=== Exercise aim ===
Copy the data below exactly.

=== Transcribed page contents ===

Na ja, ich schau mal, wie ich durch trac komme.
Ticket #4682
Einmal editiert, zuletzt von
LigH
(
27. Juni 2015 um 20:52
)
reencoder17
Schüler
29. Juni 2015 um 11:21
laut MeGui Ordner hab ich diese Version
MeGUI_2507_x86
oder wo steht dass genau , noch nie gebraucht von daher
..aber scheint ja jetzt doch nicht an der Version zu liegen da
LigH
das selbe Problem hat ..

=== Written response ===
Na ja, ich schau mal, wie ich durch trac komme.
Ticket #4682
Einmal editiert, zuletzt von
LigH
(
27. Juni 2015 um 20:52
)
reencoder17
Schüler
29. Juni 2015 um 11:21
laut MeGui Ordner hab ich diese Version
MeGUI_2507_x86
oder wo steht dass genau , noch nie gebraucht von daher
..aber scheint ja jetzt doch nicht an der Version zu liegen da
LigH
das selbe Problem hat ..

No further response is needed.